* TASK INSTRUCTIONS:
The needed output is the run of lines below from the one containing "セブンイレブンの傘、今年はアナ雪なの？" through the one containing "THÀNH【TIẾT KIỆM 10%】", copied exactly and free of pictures.

* AVAILABLE RECORDS:
***

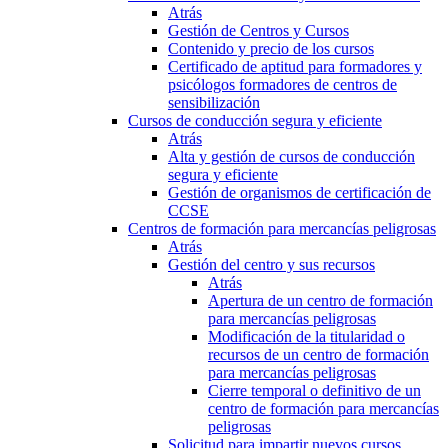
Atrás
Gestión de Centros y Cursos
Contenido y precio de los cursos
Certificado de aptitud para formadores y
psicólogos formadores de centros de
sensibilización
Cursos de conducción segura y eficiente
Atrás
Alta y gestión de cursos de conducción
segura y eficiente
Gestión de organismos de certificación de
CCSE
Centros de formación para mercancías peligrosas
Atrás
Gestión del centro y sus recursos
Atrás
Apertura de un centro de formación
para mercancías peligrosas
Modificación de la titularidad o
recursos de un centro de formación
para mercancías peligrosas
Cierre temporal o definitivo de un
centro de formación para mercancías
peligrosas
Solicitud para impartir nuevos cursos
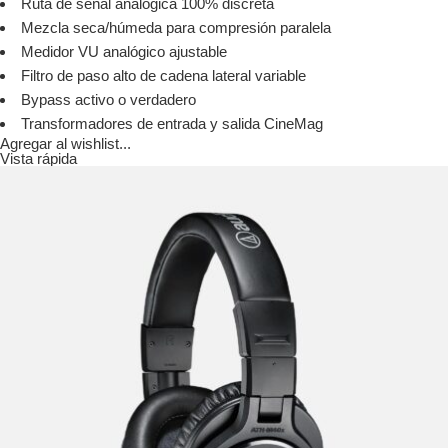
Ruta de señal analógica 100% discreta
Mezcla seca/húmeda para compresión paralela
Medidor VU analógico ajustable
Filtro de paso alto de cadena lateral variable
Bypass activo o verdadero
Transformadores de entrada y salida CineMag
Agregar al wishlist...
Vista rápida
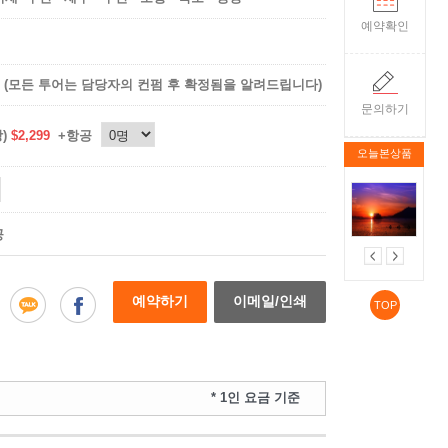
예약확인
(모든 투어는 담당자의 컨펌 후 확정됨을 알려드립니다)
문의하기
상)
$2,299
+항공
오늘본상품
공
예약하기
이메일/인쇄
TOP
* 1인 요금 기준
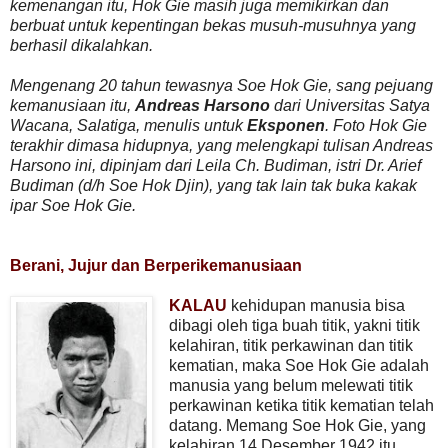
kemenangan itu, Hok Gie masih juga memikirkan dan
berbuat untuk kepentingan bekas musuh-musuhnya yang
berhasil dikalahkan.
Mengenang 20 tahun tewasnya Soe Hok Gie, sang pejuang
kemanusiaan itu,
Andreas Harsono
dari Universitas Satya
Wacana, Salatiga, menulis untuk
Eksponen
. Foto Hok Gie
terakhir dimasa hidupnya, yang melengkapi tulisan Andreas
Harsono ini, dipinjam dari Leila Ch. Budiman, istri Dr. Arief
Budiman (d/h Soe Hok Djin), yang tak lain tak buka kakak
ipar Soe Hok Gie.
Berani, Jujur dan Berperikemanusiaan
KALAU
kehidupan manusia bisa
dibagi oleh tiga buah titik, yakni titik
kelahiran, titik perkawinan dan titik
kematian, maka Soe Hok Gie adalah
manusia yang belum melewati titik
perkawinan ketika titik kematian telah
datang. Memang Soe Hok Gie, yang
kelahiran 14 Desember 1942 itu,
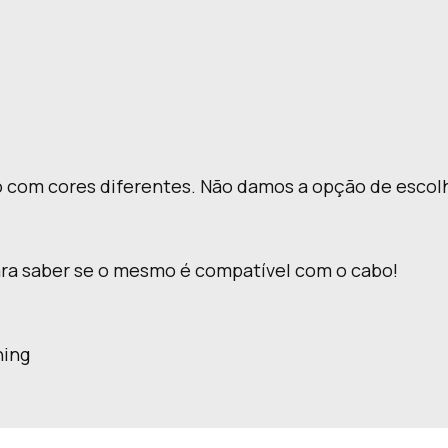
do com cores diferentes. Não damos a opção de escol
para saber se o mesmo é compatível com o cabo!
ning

***

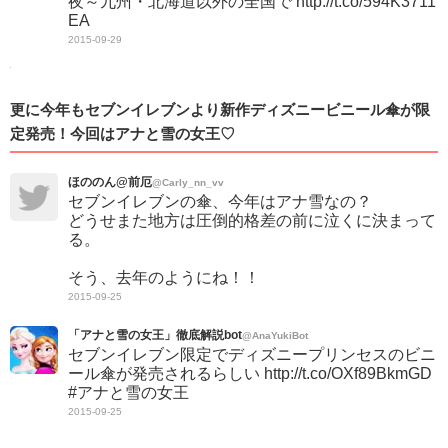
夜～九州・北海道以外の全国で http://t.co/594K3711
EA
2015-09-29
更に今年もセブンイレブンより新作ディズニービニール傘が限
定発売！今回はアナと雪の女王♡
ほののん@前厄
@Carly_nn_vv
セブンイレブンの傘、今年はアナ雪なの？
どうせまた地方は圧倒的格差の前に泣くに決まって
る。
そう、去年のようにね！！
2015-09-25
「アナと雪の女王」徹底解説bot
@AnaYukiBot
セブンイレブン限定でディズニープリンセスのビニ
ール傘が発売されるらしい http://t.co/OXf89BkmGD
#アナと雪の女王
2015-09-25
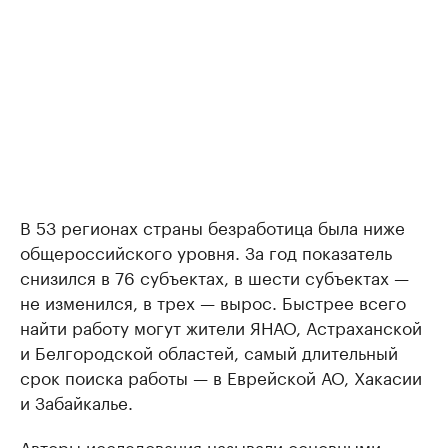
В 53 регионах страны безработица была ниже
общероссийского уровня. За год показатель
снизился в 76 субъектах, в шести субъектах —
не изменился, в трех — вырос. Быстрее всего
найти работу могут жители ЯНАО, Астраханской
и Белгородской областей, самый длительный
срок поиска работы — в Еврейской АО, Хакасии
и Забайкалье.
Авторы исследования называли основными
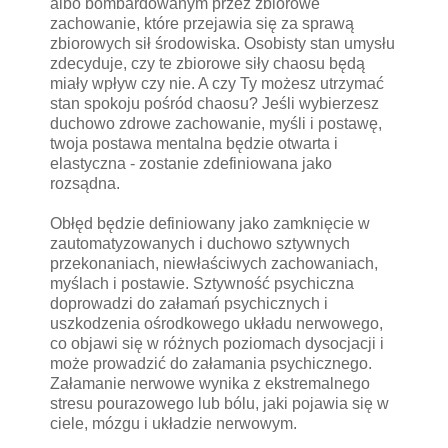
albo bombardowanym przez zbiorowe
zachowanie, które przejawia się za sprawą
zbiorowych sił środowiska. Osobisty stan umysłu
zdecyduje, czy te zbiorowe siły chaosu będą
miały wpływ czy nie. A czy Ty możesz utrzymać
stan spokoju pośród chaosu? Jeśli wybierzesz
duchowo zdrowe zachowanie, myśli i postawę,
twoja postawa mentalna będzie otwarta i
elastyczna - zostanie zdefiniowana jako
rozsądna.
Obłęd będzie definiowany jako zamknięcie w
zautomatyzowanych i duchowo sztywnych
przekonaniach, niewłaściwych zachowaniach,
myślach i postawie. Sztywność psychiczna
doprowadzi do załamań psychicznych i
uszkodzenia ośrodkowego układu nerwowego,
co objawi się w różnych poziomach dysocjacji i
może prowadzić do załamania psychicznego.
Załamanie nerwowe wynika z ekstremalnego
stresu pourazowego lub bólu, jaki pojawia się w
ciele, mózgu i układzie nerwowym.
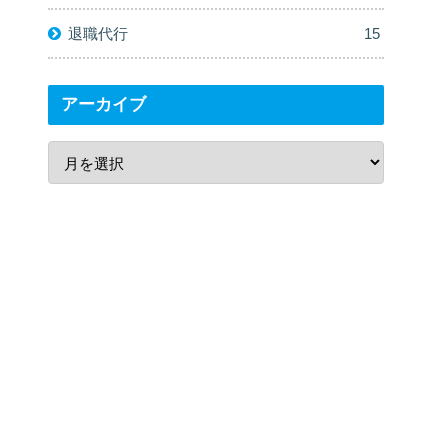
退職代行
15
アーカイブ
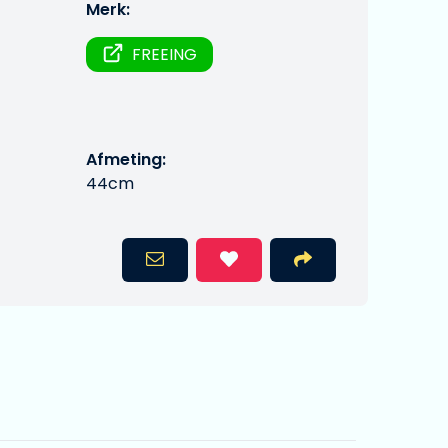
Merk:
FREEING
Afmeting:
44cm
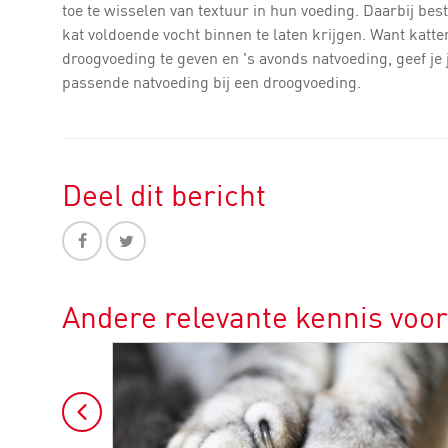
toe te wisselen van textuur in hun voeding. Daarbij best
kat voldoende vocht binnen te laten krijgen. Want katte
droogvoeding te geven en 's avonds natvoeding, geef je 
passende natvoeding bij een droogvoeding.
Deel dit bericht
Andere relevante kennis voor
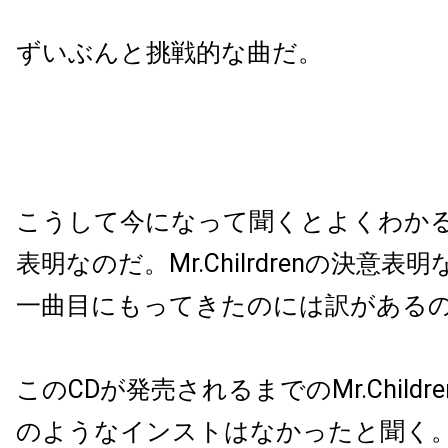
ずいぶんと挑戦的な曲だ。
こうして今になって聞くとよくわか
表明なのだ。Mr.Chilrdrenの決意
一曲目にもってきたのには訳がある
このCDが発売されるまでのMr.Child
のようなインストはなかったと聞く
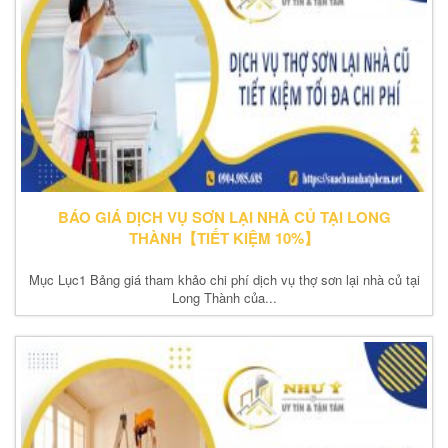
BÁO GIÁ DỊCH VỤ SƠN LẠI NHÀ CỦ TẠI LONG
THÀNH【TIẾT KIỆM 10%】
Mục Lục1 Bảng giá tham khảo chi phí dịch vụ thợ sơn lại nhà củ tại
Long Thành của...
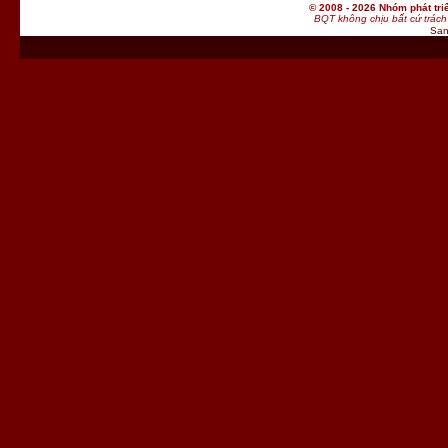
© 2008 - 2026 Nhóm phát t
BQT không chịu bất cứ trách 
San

***

* RESULT:
セブンイレブンの傘、今年はアナ雪なの？
どうせまた地方は圧倒的格差の前に泣くに決まって
る。
そう、去年のようにね！！
2015-09-25
「アナと雪の女王」徹底解説bot
@AnaYukiBot
セブンイレブン限定でディズニープリンセスのビニ
ール傘が発売されるらしい http://t.co/OXf89BkmGD
#アナと雪の女王
2015-09-25
В 53 регионах страны безработица была ниже
общероссийского уровня. За год показатель
снизился в 76 субъектах, в шести субъектах —
не изменился, в трех — вырос. Быстрее всего
найти работу могут жители ЯНАО, Астраханской
и Белгородской областей, самый длительный
срок поиска работы — в Еврейской АО, Хакасии
и Забайкалье.
Авторы исследования называли основными
albo bombardowanym przez zbiorowe
zachowanie, które przejawia się za sprawą
zbiorowych sił środowiska. Osobisty stan umysłu
zdecyduje, czy te zbiorowe siły chaosu będą
miały wpływ czy nie. A czy Ty możesz utrzymać
stan spokoju pośród chaosu? Jeśli wybierzesz
duchowo zdrowe zachowanie, myśli i postawę,
twoja postawa mentalna będzie otwarta i
elastyczna - zostanie zdefiniowana jako
rozsądna.
Obłęd będzie definiowany jako zamknięcie w
zautomatyzowanych i duchowo sztywnych
przekonaniach, niewłaściwych zachowaniach,
myślach i postawie. Sztywność psychiczna
doprowadzi do załamań psychicznych i
uszkodzenia ośrodkowego układu nerwowego,
co objawi się w różnych poziomach dysocjacji i
może prowadzić do załamania psychicznego.
Załamanie nerwowe wynika z ekstremalnego
stresu pourazowego lub bólu, jaki pojawia się w
ciele, mózgu i układzie nerwowym.
退職代行
15
アーカイブ
Merk:
FREEING
Afmeting:
44cm
toe te wisselen van textuur in hun voeding. Daarbij best
kat voldoende vocht binnen te laten krijgen. Want katte
droogvoeding te geven en 's avonds natvoeding, geef je 
passende natvoeding bij een droogvoeding.
Deel dit bericht
Andere relevante kennis voor
ずいぶんと挑戦的な曲だ。
こうして今になって聞くとよくわか
表明なのだ。Mr.Chilrdrenの決意
一曲目にもってきたのには訳がある
このCDが発売されるまでのMr.Child
のようなインストはなかったと聞く
BÁO GIÁ DỊCH VỤ SƠN LẠI NHÀ CỦ TẠI LONG
THÀNH【TIẾT KIỆM 10%】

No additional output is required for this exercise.